### Exercise data
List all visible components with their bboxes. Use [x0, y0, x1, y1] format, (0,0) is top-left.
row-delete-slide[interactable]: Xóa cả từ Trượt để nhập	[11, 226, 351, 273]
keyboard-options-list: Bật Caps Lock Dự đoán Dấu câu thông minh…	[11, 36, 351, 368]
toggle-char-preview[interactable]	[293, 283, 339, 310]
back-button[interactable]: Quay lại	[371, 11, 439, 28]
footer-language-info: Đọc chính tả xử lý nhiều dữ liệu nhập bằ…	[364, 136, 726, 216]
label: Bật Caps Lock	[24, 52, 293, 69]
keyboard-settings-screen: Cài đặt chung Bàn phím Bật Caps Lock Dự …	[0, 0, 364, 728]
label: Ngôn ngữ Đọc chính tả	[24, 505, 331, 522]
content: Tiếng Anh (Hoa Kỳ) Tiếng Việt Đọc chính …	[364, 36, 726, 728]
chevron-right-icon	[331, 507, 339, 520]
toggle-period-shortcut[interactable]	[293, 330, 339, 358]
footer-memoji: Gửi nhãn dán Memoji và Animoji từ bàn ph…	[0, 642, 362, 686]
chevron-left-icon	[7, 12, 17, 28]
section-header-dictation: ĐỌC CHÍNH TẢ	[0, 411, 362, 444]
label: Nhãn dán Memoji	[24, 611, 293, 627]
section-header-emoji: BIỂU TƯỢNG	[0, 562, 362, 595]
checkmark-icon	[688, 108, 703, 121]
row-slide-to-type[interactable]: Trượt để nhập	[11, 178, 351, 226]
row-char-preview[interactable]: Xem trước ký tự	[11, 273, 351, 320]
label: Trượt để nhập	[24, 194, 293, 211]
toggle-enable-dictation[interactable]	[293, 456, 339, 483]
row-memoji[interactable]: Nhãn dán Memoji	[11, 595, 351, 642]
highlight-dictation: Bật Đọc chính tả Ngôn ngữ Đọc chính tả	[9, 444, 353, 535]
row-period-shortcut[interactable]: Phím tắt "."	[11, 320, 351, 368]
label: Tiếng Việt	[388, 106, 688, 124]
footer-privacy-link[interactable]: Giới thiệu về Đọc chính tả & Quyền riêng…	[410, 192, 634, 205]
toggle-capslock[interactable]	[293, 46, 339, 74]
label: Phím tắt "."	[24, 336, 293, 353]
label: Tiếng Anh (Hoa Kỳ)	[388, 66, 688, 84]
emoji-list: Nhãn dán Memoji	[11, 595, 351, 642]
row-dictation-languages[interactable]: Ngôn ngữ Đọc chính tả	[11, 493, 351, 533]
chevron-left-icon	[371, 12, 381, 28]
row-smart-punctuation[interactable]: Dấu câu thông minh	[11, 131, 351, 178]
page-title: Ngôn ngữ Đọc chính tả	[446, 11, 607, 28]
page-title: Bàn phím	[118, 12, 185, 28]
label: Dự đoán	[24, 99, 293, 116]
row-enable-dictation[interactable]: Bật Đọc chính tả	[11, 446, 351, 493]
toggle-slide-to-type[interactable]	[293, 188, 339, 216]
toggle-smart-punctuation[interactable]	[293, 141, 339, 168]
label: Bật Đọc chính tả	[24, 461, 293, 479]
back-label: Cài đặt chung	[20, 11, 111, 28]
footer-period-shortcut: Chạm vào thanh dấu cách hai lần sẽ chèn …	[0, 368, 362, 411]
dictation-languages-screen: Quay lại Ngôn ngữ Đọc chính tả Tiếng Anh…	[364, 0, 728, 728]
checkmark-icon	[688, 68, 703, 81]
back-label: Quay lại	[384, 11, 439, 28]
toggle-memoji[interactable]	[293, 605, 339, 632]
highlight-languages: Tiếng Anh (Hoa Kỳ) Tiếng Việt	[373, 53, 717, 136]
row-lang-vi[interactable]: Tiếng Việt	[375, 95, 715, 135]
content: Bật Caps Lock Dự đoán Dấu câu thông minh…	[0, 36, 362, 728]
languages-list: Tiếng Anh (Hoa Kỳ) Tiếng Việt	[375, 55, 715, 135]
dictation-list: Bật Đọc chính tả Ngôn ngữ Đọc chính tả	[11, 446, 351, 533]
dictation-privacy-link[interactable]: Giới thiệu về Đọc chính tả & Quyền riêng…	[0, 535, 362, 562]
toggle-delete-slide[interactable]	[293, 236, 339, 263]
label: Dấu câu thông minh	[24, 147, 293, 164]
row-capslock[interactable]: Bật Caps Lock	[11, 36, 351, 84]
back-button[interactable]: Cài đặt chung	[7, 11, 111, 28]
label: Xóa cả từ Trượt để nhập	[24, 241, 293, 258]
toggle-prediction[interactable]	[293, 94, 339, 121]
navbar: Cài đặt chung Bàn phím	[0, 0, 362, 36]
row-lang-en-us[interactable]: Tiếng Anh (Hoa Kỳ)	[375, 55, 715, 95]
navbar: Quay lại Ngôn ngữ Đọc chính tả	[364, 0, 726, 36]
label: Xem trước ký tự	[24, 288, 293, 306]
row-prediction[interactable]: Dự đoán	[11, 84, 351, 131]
######
=== Problem statement ===
Each line of the material above must be reproduced exactly.

=== Result of this exercise ===
List all visible components with their bboxes. Use [x0, y0, x1, y1] format, (0,0) is top-left.
row-delete-slide[interactable]: Xóa cả từ Trượt để nhập	[11, 226, 351, 273]
keyboard-options-list: Bật Caps Lock Dự đoán Dấu câu thông minh…	[11, 36, 351, 368]
toggle-char-preview[interactable]	[293, 283, 339, 310]
back-button[interactable]: Quay lại	[371, 11, 439, 28]
footer-language-info: Đọc chính tả xử lý nhiều dữ liệu nhập bằ…	[364, 136, 726, 216]
label: Bật Caps Lock	[24, 52, 293, 69]
keyboard-settings-screen: Cài đặt chung Bàn phím Bật Caps Lock Dự …	[0, 0, 364, 728]
label: Ngôn ngữ Đọc chính tả	[24, 505, 331, 522]
content: Tiếng Anh (Hoa Kỳ) Tiếng Việt Đọc chính …	[364, 36, 726, 728]
chevron-right-icon	[331, 507, 339, 520]
toggle-period-shortcut[interactable]	[293, 330, 339, 358]
footer-memoji: Gửi nhãn dán Memoji và Animoji từ bàn ph…	[0, 642, 362, 686]
chevron-left-icon	[7, 12, 17, 28]
section-header-dictation: ĐỌC CHÍNH TẢ	[0, 411, 362, 444]
label: Nhãn dán Memoji	[24, 611, 293, 627]
section-header-emoji: BIỂU TƯỢNG	[0, 562, 362, 595]
checkmark-icon	[688, 108, 703, 121]
row-slide-to-type[interactable]: Trượt để nhập	[11, 178, 351, 226]
row-char-preview[interactable]: Xem trước ký tự	[11, 273, 351, 320]
label: Trượt để nhập	[24, 194, 293, 211]
toggle-enable-dictation[interactable]	[293, 456, 339, 483]
row-memoji[interactable]: Nhãn dán Memoji	[11, 595, 351, 642]
highlight-dictation: Bật Đọc chính tả Ngôn ngữ Đọc chính tả	[9, 444, 353, 535]
row-period-shortcut[interactable]: Phím tắt "."	[11, 320, 351, 368]
label: Tiếng Việt	[388, 106, 688, 124]
footer-privacy-link[interactable]: Giới thiệu về Đọc chính tả & Quyền riêng…	[410, 192, 634, 205]
toggle-capslock[interactable]	[293, 46, 339, 74]
label: Phím tắt "."	[24, 336, 293, 353]
label: Tiếng Anh (Hoa Kỳ)	[388, 66, 688, 84]
emoji-list: Nhãn dán Memoji	[11, 595, 351, 642]
row-dictation-languages[interactable]: Ngôn ngữ Đọc chính tả	[11, 493, 351, 533]
chevron-left-icon	[371, 12, 381, 28]
row-smart-punctuation[interactable]: Dấu câu thông minh	[11, 131, 351, 178]
page-title: Ngôn ngữ Đọc chính tả	[446, 11, 607, 28]
page-title: Bàn phím	[118, 12, 185, 28]
label: Dự đoán	[24, 99, 293, 116]
row-enable-dictation[interactable]: Bật Đọc chính tả	[11, 446, 351, 493]
toggle-slide-to-type[interactable]	[293, 188, 339, 216]
toggle-smart-punctuation[interactable]	[293, 141, 339, 168]
label: Bật Đọc chính tả	[24, 461, 293, 479]
back-label: Cài đặt chung	[20, 11, 111, 28]
footer-period-shortcut: Chạm vào thanh dấu cách hai lần sẽ chèn …	[0, 368, 362, 411]
dictation-languages-screen: Quay lại Ngôn ngữ Đọc chính tả Tiếng Anh…	[364, 0, 728, 728]
checkmark-icon	[688, 68, 703, 81]
back-label: Quay lại	[384, 11, 439, 28]
toggle-memoji[interactable]	[293, 605, 339, 632]
highlight-languages: Tiếng Anh (Hoa Kỳ) Tiếng Việt	[373, 53, 717, 136]
row-lang-vi[interactable]: Tiếng Việt	[375, 95, 715, 135]
content: Bật Caps Lock Dự đoán Dấu câu thông minh…	[0, 36, 362, 728]
languages-list: Tiếng Anh (Hoa Kỳ) Tiếng Việt	[375, 55, 715, 135]
dictation-list: Bật Đọc chính tả Ngôn ngữ Đọc chính tả	[11, 446, 351, 533]
dictation-privacy-link[interactable]: Giới thiệu về Đọc chính tả & Quyền riêng…	[0, 535, 362, 562]
toggle-delete-slide[interactable]	[293, 236, 339, 263]
label: Dấu câu thông minh	[24, 147, 293, 164]
row-capslock[interactable]: Bật Caps Lock	[11, 36, 351, 84]
back-button[interactable]: Cài đặt chung	[7, 11, 111, 28]
label: Xóa cả từ Trượt để nhập	[24, 241, 293, 258]
toggle-prediction[interactable]	[293, 94, 339, 121]
navbar: Cài đặt chung Bàn phím	[0, 0, 362, 36]
row-lang-en-us[interactable]: Tiếng Anh (Hoa Kỳ)	[375, 55, 715, 95]
navbar: Quay lại Ngôn ngữ Đọc chính tả	[364, 0, 726, 36]
label: Xem trước ký tự	[24, 288, 293, 306]
row-prediction[interactable]: Dự đoán	[11, 84, 351, 131]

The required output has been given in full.